Bernard Radon

DIRECTEUR GÉNÉRAL DE COACHING SYSTEMS SARL

"Il y a chez Bernard Radon une quête perpétuelle pour comprendre les mécanismes de la stratégie et du management. Mais comment s’y prend-t-il pour coucher sur papier ce foisonnement d’expériences d'accompagnement de cadres et de cadres dirigeants? Je crois qu’il s’amuse à noter ses idées sur un petit calepin imaginaire. Il les transcrit ensuite sur des petits morceaux d’étoffe qu’il range soigneusement dans une boîte. Et quand le besoin de publier se fait pressant, il les sort, les trie, les arrange et enfin les coud soigneusement les uns avec les autres pour en faire un patchwork très ordonné dont l’image est non seulement cohérente, mais aussi d’une pertinence logique qui interpelle ses lecteurs. Il dit d’ailleurs en substance dans ses différents livres que l’on apprend à connaître son environnement par touches successives, comme si on reliait entre eux les morceaux d’un vaste puzzle. Au final, après avoir pris du temps, acquis et comparé toutes nos connaissances, c’est l’image d’ensemble qui se dégage: les organisations humaines dans toute leur complexité".

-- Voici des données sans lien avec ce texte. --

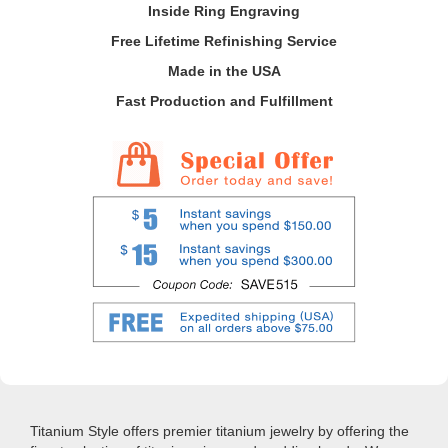
Inside Ring Engraving
Free Lifetime Refinishing Service
Made in the USA
Fast Production and Fulfillment
Titanium Style offers premier titanium jewelry by offering the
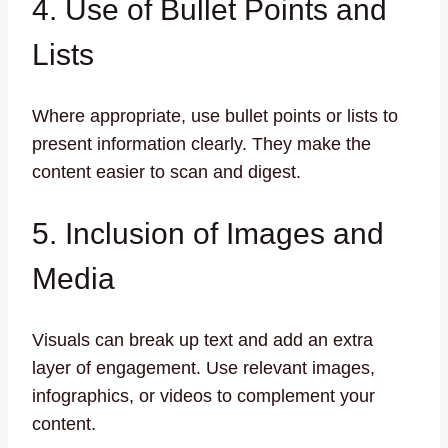
4. Use of Bullet Points and
Lists
Where appropriate, use bullet points or lists to
present information clearly. They make the
content easier to scan and digest.
5. Inclusion of Images and
Media
Visuals can break up text and add an extra
layer of engagement. Use relevant images,
infographics, or videos to complement your
content.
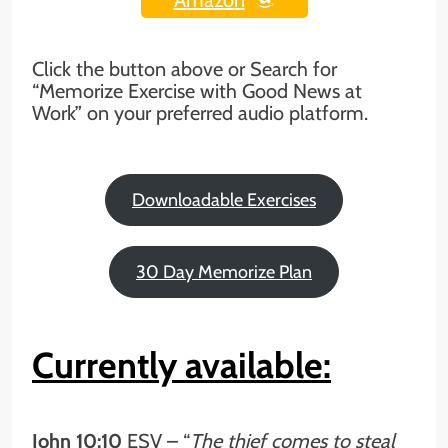
Click the button above or Search for
“Memorize Exercise with Good News at
Work” on your preferred audio platform.
Downloadable Exercises
30 Day Memorize Plan
Currently available:
John 10:10
ESV – “
The thief comes to steal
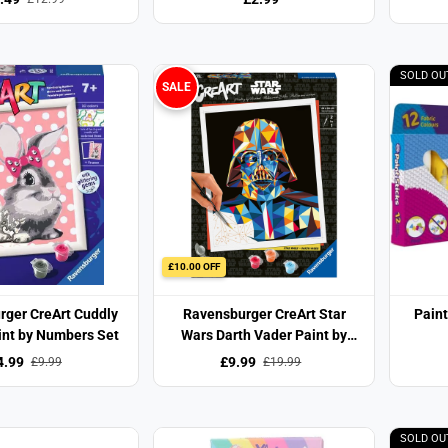
SOLD OU
SALE
£10.00 OFF
rger CreArt Cuddly
Ravensburger CreArt Star
Paint
int by Numbers Set
Wars Darth Vader Paint by
Numbers Set
4.99
£9.99
£9.99
£19.99
SOLD OU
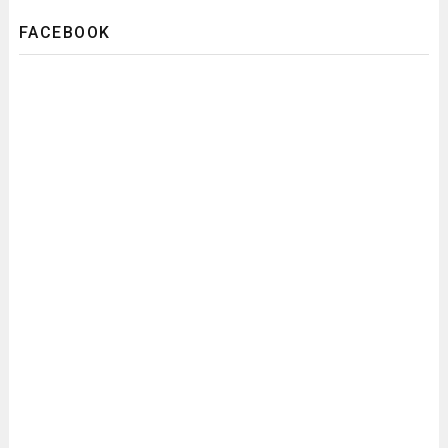
FACEBOOK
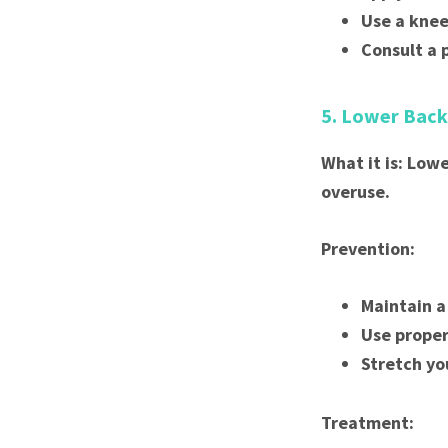
Use a knee
Consult a 
5. Lower Back
What it is: Low
overuse.
Prevention:
Maintain a
Use proper
Stretch yo
Treatment:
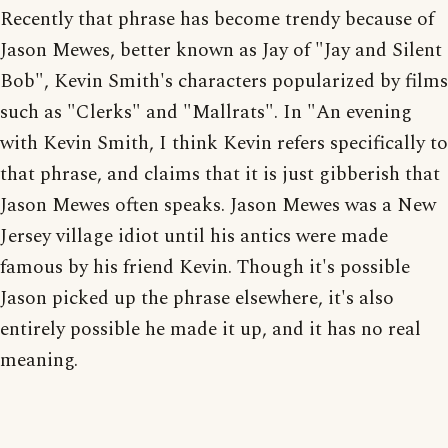
Recently that phrase has become trendy because of
Jason Mewes, better known as Jay of "Jay and Silent
Bob", Kevin Smith's characters popularized by films
such as "Clerks" and "Mallrats". In "An evening
with Kevin Smith, I think Kevin refers specifically to
that phrase, and claims that it is just gibberish that
Jason Mewes often speaks. Jason Mewes was a New
Jersey village idiot until his antics were made
famous by his friend Kevin. Though it's possible
Jason picked up the phrase elsewhere, it's also
entirely possible he made it up, and it has no real
meaning.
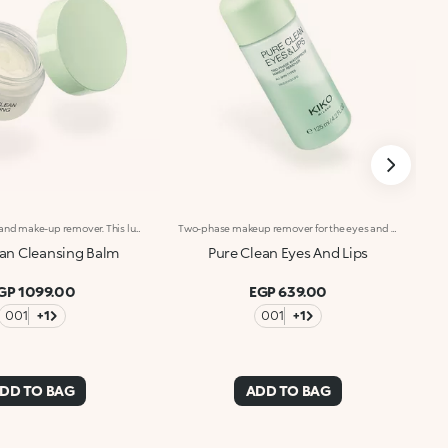
Cleansing balm and make-up remover. This luxurious and enveloping balm turns into an oil on contact with the face, efficiently dissolving all traces of make-up whilst leaving skin silky, hydrated and pampered. A thorough and indulgent new frontier of cleansing. What makes it special :-An effective formula enriched with hyaluronic acid, sustainably sourced Italian pomegranate extract, sweet almond oil, grapeseed oil and shea oil-Dual cleansing and hydrating action-Suitable for all skin types: normal, dry, combination and even sensitive-Extremely comfortable on the face, it melts into the skin to remove even waterproof make-up but doesn't feel greasy
Two-phase makeup remover for the eyes and lips. A blend of two phases creates an effective formula that gently removes makeup from your eyes and lips, without feeling greasy. What makes it special :-An effective updated formula enriched with hyaluronic acid, sustainably sourced Italian pomegranate extract, sweet almond, jojoba and camellia oils. Fresh, lightweight and scented with notes of magnolia, peach and sandalwood-Suitable for all skin types: normal, dry, combination and even sensitive-Removes even waterproof makeup-Can be used even if you wear contact lenses
ean Cleansing Balm
Pure Clean Eyes And Lips
GP 1099.00
EGP 639.00
001
+1
001
+1
DD TO BAG
ADD TO BAG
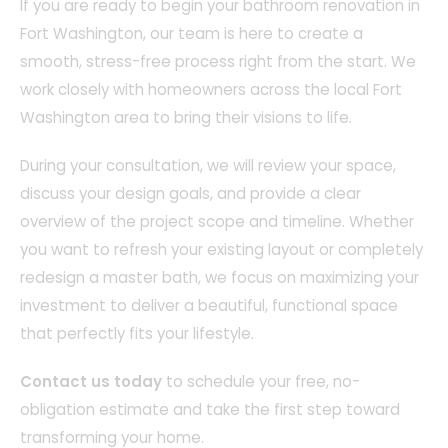
If you are ready to begin your bathroom renovation in
Fort Washington, our team is here to create a
smooth, stress-free process right from the start. We
work closely with homeowners across the local Fort
Washington area to bring their visions to life.
During your consultation, we will review your space,
discuss your design goals, and provide a clear
overview of the project scope and timeline. Whether
you want to refresh your existing layout or completely
redesign a master bath, we focus on maximizing your
investment to deliver a beautiful, functional space
that perfectly fits your lifestyle.
Contact us today
to schedule your free, no-
obligation estimate and take the first step toward
transforming your home.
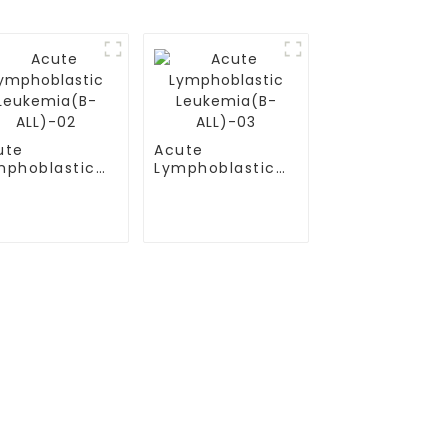
ute
Acute
mphoblastic
Lymphoblastic
ukemia(B-
Leukemia(B-
L)-02
ALL)-03
Contact Us
Mobile / Whatsapp / Wechat：
+86 13264500477 (English,Mr Albert
）
Chen)
(B-ALL)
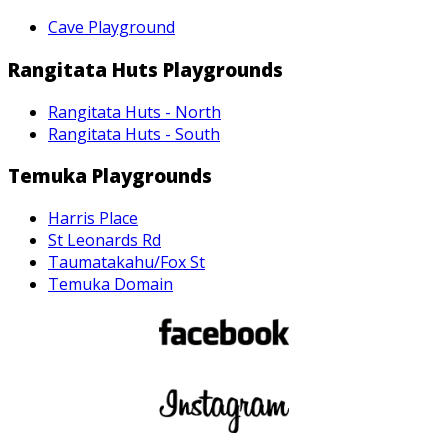
Cave Playground
Rangitata Huts Playgrounds
Rangitata Huts - North
Rangitata Huts - South
Temuka Playgrounds
Harris Place
St Leonards Rd
Taumatakahu/Fox St
Temuka Domain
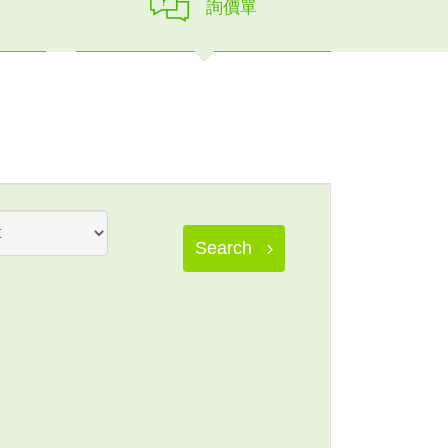
詢價單
Search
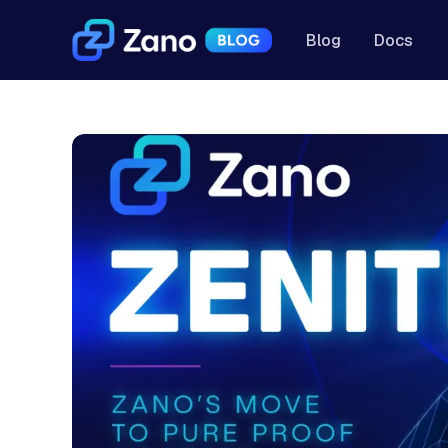
Blog
Docs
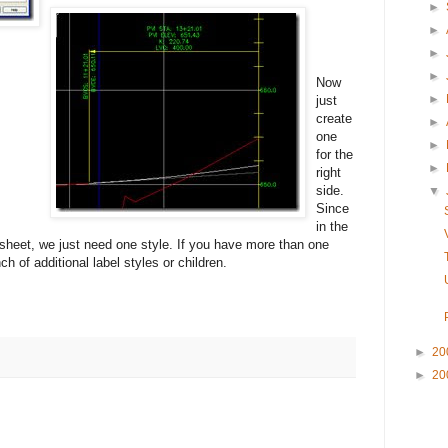
►
►
►
►
Now
►
just
create
►
one
►
for the
►
right
side.
▼
Since
in the
 sheet, we just need one style. If you have more than one
h of additional label styles or children.
►
20
►
20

La génération Y, une cible idéale pour la précarité

La génération Y, celle des 25-35 ans, est en recherche perpétuelle de challenges ; l’accomplissement dans leur travail est l’une de leur préoccupation. Ils rejettent les chefs incompétents et les hiérarchies rigoristes. Il leur faut de la liberté et surtout aucune brusquerie pour conserver leur motivation. Pour vivre leur vie dans le bonheur néo industriel, ils acceptent d’être moins payé, même s’ils savent être plus compétents et mieux formés aux dernières technologies que la génération précédente.

Des cibles faciles

Certains managers ont vite compris comment utiliser leur enthousiasme et leur créativité. Voici quelques exemples de la façon de les manipuler :

  • Ne pas leur donner de feed-back sur leur comportement. Il vaut mieux leur faire croire que tout va bien, comme cela, ils ne risquent pas d’être démotivé.
  • Leur laisser la liberté des horaires, leur tenue et leurs commentaires acerbes. Au contraire les flatter pour leur indépendance d’esprit et leur clairvoyance, même s’ils ronchonnent continuellement sur l’organisation.
  • Les former pour les hyperspécialiser. Cela est le point fondamental. Plus ils seront dans la technique et le nez dans le guidon, moins ils perturberont l’organisation.
  • Leur confier des projets qui n’aboutissent pas. Au moins, ils auront le mérite d’avoir enrichi la connaissance de l’entreprise.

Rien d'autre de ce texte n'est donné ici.